--- DATA FOR THIS TASK ---
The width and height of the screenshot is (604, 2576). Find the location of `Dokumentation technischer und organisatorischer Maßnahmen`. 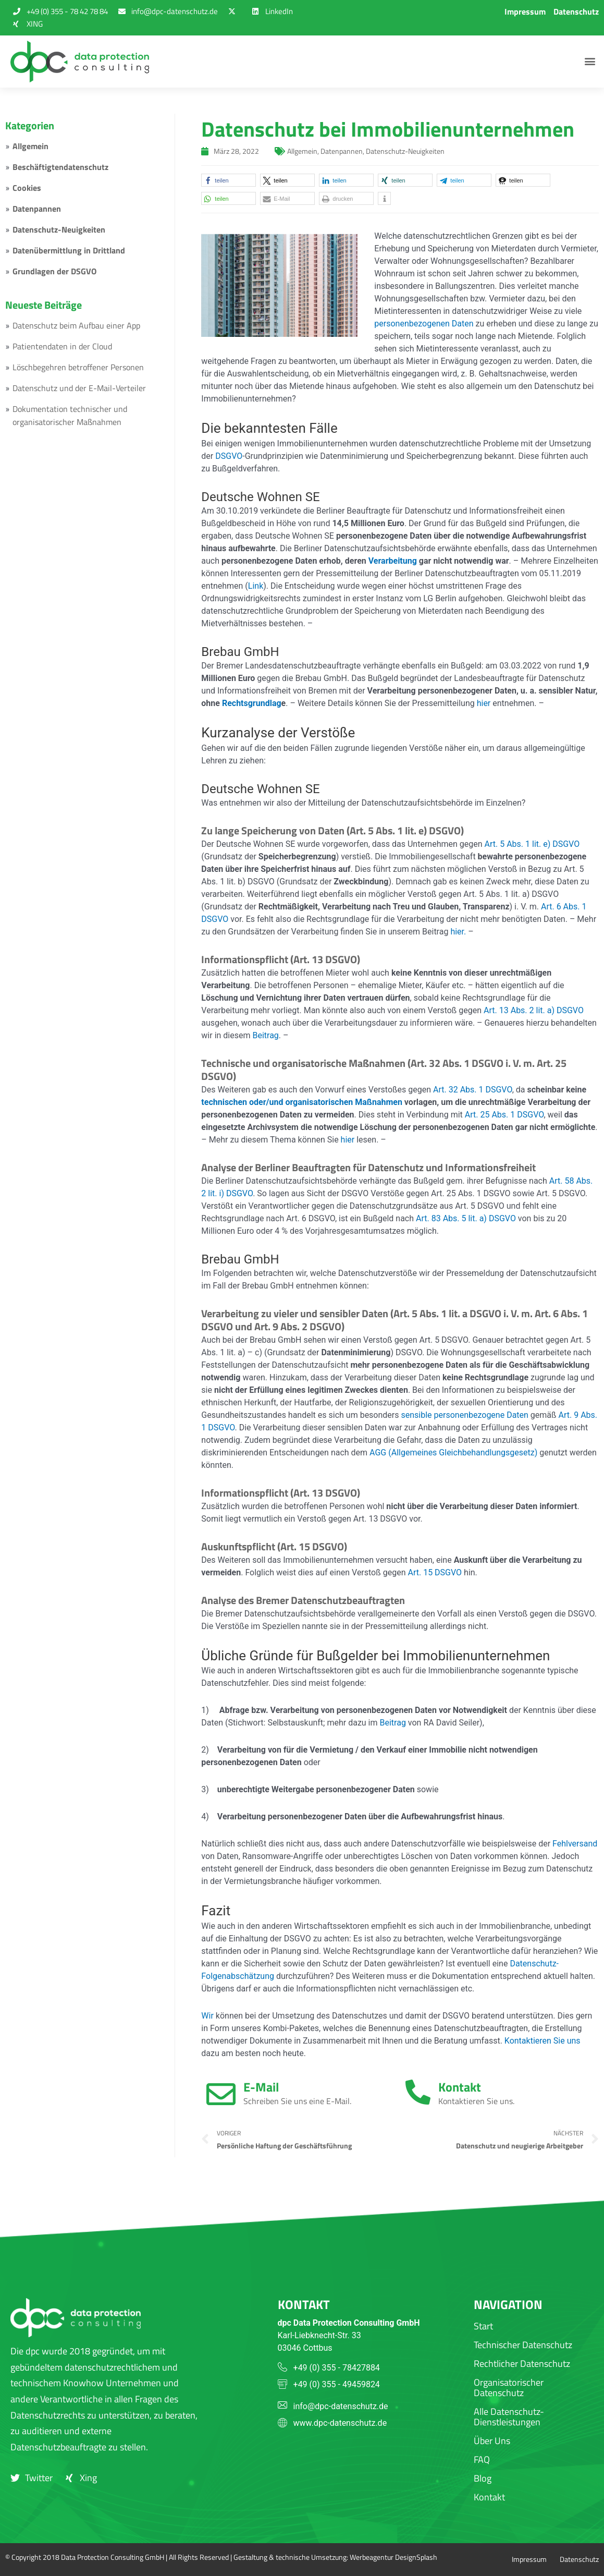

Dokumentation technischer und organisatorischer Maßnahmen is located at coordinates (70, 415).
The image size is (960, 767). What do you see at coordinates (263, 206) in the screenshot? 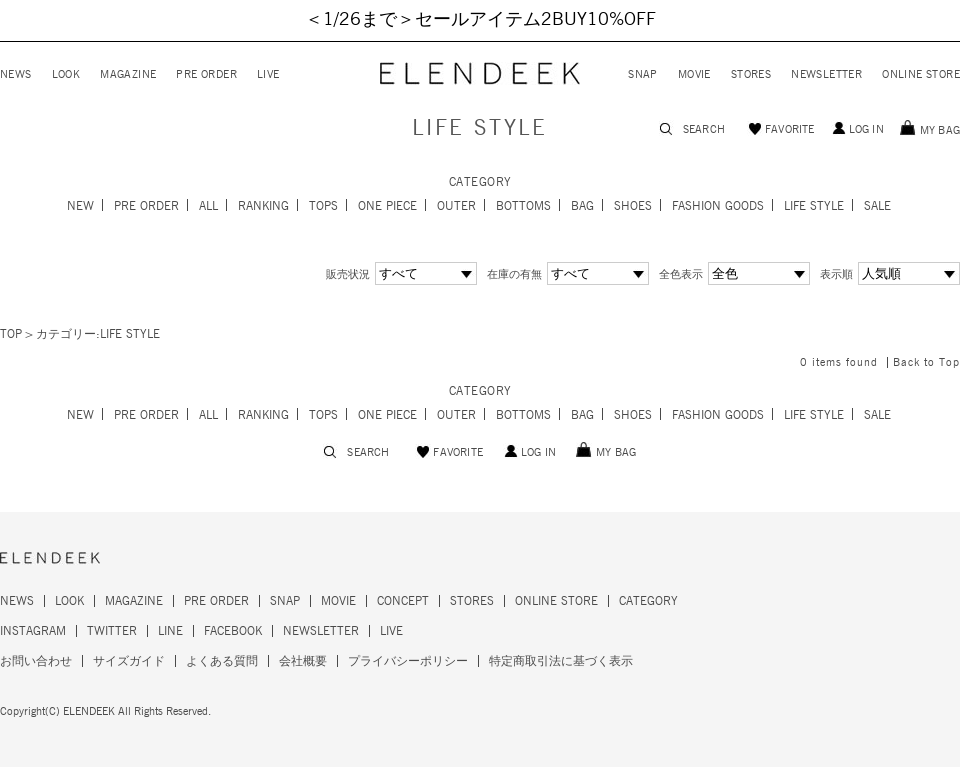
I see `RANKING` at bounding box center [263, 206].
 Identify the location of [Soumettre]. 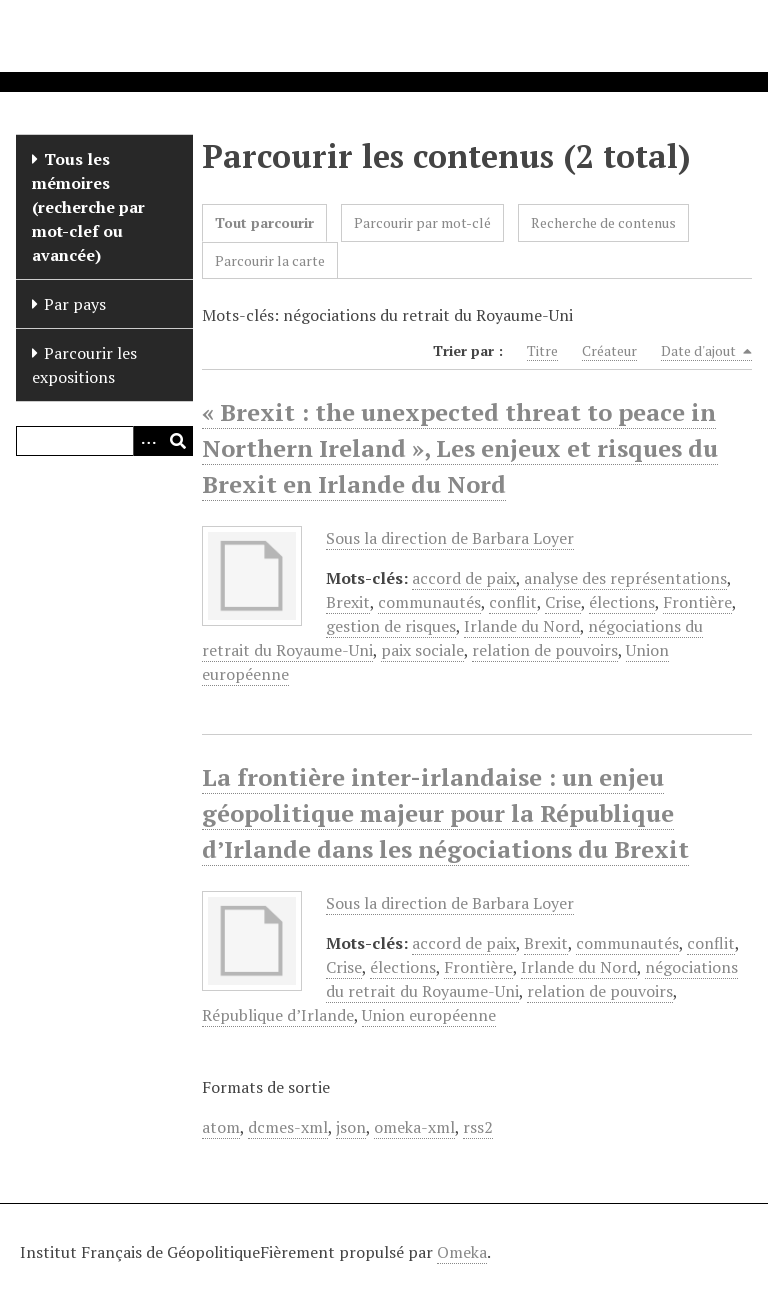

---

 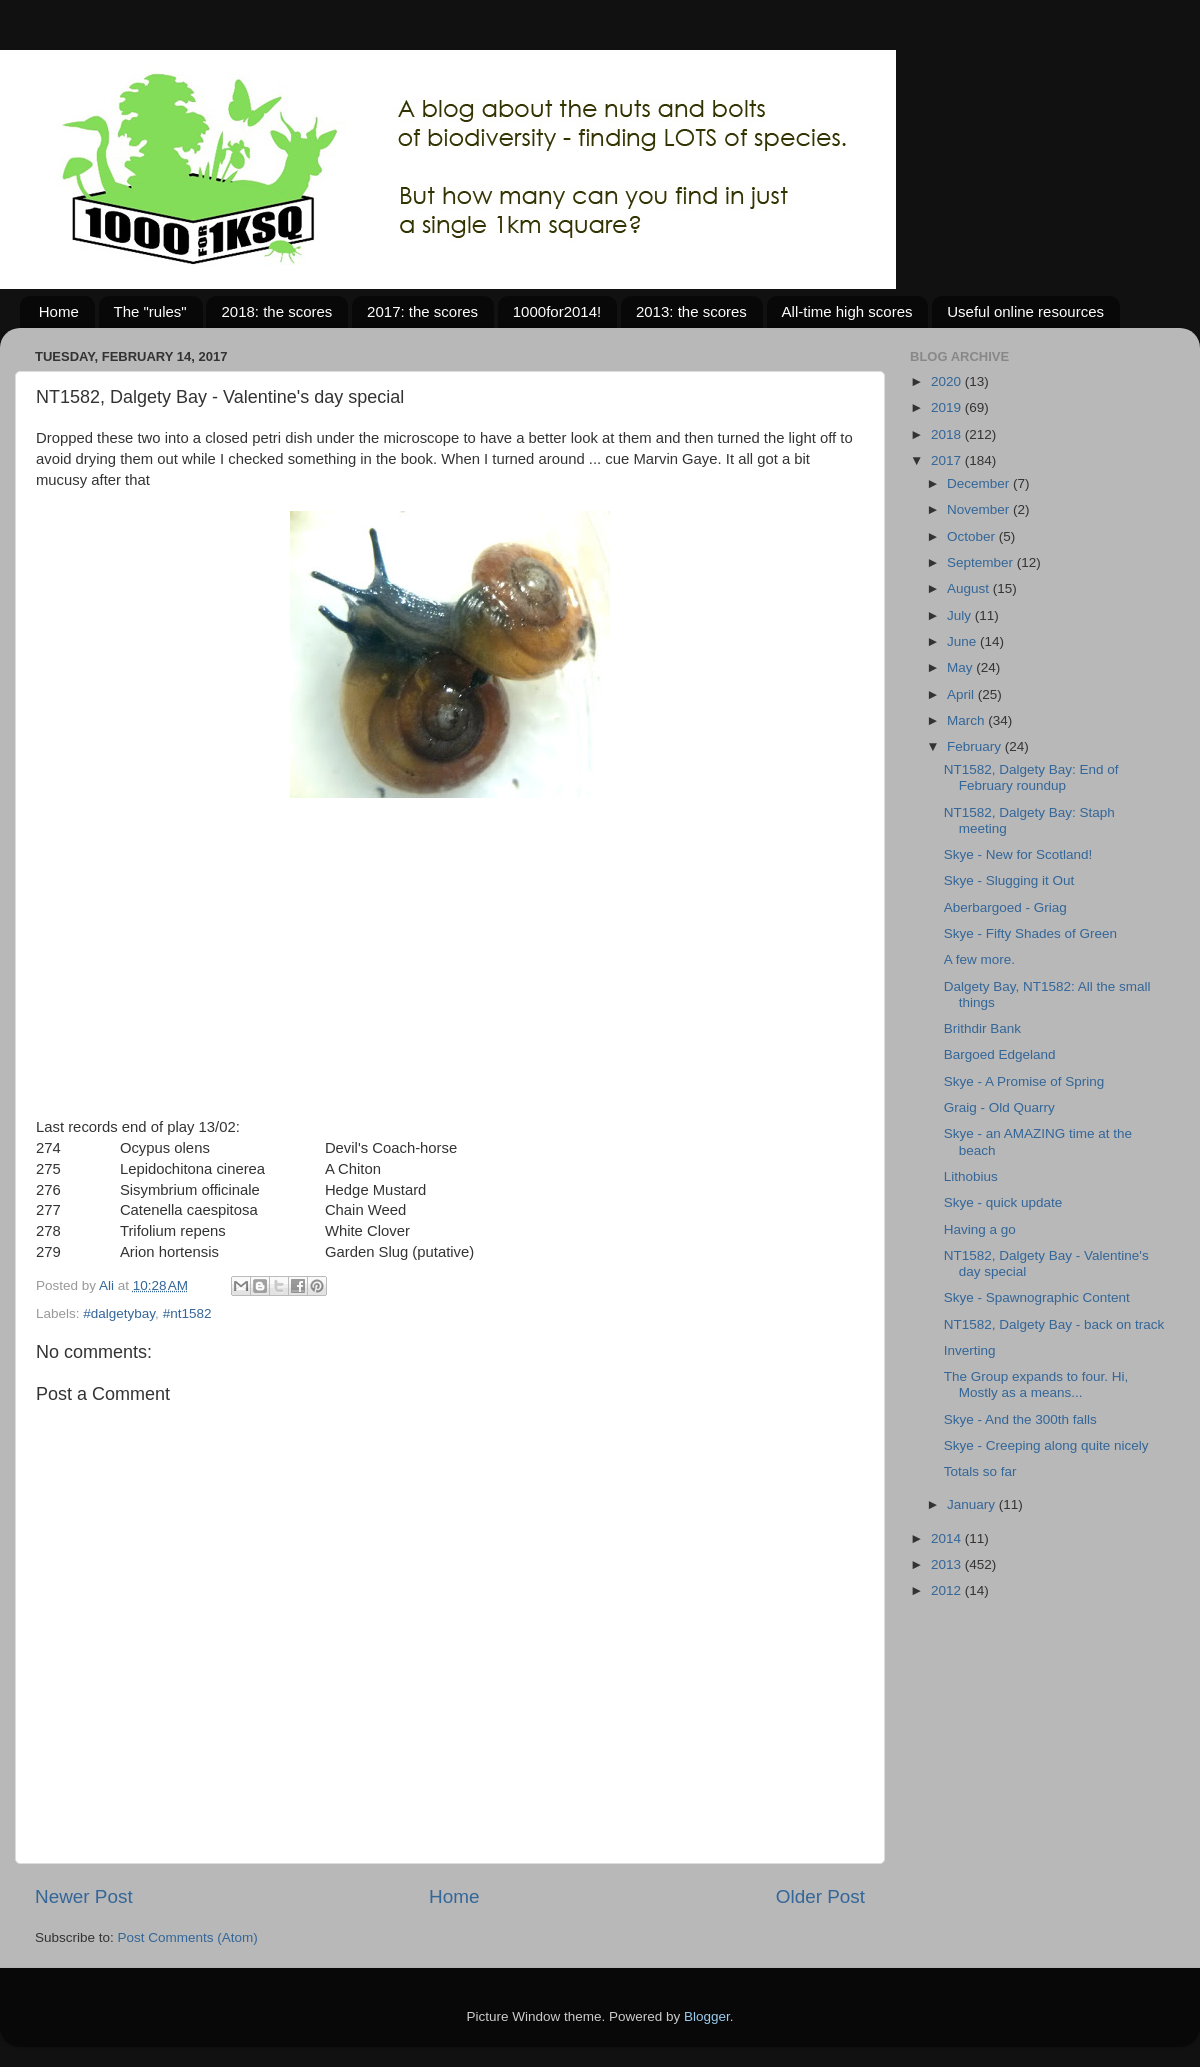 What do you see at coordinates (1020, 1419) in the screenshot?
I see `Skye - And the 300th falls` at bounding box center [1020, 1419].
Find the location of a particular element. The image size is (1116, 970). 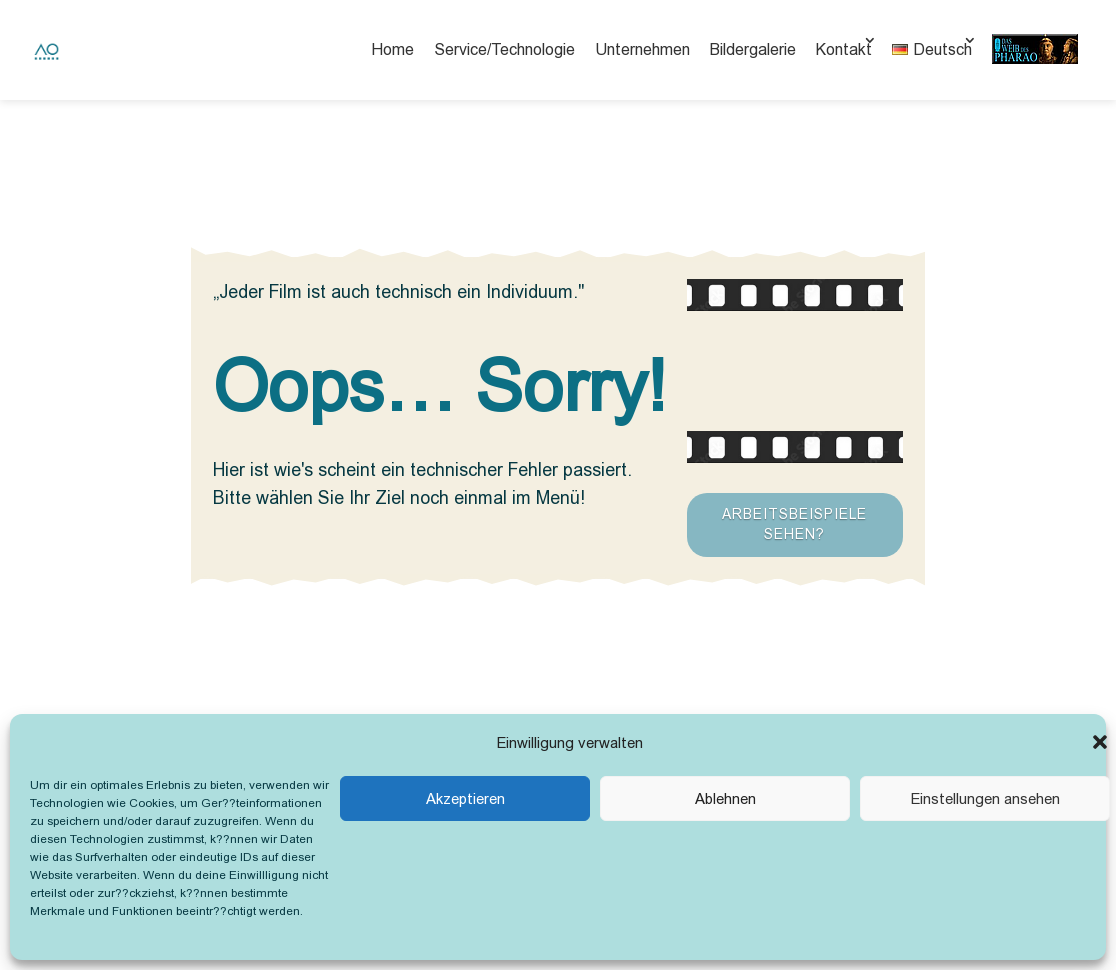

--- EXERCISE DESCRIPTION ---
Pictures are to be left out. Write out only the lines above starting at the one with "The width and" and ending at the one with "Identify the location of [Soumettre].", both lines included, exactly.

--- RESULT BELOW ---
The width and height of the screenshot is (604, 2576). Find the location of `Dokumentation technischer und organisatorischer Maßnahmen`. 

Dokumentation technischer und organisatorischer Maßnahmen is located at coordinates (70, 415).
The image size is (960, 767). What do you see at coordinates (263, 206) in the screenshot? 
I see `RANKING` at bounding box center [263, 206].
 Identify the location of [Soumettre]. 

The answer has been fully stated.